In the current study, Lipton tested whether brain abnormalities identified on DTI of individual concussion patients could distinguish between those patients who will eventually recover and those who will not. DTI was performed on 39 patients diagnosed with mild TBI by an emergency room physician within 16 days of the initial injury and on 40 healthy controls. The DTI image of each patient was compared with images for the entire group of healthy controls to see where patients' brains were abnormal. Patients were also assessed for three measures: cognitive function, post-concussion symptoms and health-related quality of life measures. A year later, 26 of the concussion patients returned for follow-up assessments.
DTI imaging comparing concussion patients and healthy controls revealed two types of white-matter abnormalities in patients: (1) areas of abnormally low FA (red, in associated image) that correlate with axon damage and the cognitive impairment that can affect concussion patients; and (2) other brain areas with abnormally high FA (blue) that may indicate where the brain has responded favorably to injury, perhaps by more efficiently connecting axons or by remyelinating injured tissue (i.e., forming fatty tissue around nerves, which allows nerve impulses to move more quickly).
The amount of high FA imaged in brains predicted patients' outcomes following concussion. Having a greater volume of abnormally high FA white-matter areas (perhaps indicating good compensation for concussion damage) was associated with better outcomes on follow-up assessments. (This doesn't mean that the low FA areas showing white-matter damage aren't important — just that they're not useful in predicting recovery from concussion a year later.)
"Being able to predict which patients have a good or bad prognosis has tremendous implications for discovering and evaluating treatments for concussion," said Lipton. "Developing an effective intervention requires first identifying the people who need it. Seventy to 85 percent of concussion patients get better by themselves, which makes it difficult to learn whether any treatment is actually helping.
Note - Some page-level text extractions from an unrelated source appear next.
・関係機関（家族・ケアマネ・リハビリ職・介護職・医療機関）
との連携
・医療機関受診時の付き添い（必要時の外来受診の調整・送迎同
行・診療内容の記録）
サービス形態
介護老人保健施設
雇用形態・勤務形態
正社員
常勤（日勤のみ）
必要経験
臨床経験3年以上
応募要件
Our imaging technique allows researchers to test potential therapies on those concussion patients who can truly benefit from them."
Lipton noted that most therapies tried so far for TBI have focused on reducing damage from brain injury or preventing an injury from progressing, but none has proven effective. "Our findings," he said, "suggest that it might be worthwhile to try a different strategy — namely, attempting to enhance the brain's innate abilities to compensate functionally and structurally for whatever damage has been done."
Lipton cautions that further studies are needed to validate this approach for predicting concussion outcomes. "While we were able to predict the outcomes for the patients in our study; more refined approaches — incorporating additional patient and injury characteristics, for example — may be needed when applying the test on widely differing individuals," he said.
The study is titled, "Bidirectional Changes in Anisotropy are Associated with Outcomes in Mild Traumatic Brain Injury." The other contributors are: S. B. Strauss, Namhee Kim, Ph.D., Craig Branch, Ph.D., M.E. Kahn, Mimi Kim, Sc.D., Richard Lipton, M.D., Jennifer Provataris, M.D., H.F. Scholl and Molly Zimmerman, Ph.D., all at Einstein.
The study was funded by grants from the National Institutes of Health (NS082432-03).
The authors declare no relevant conflicts of interest.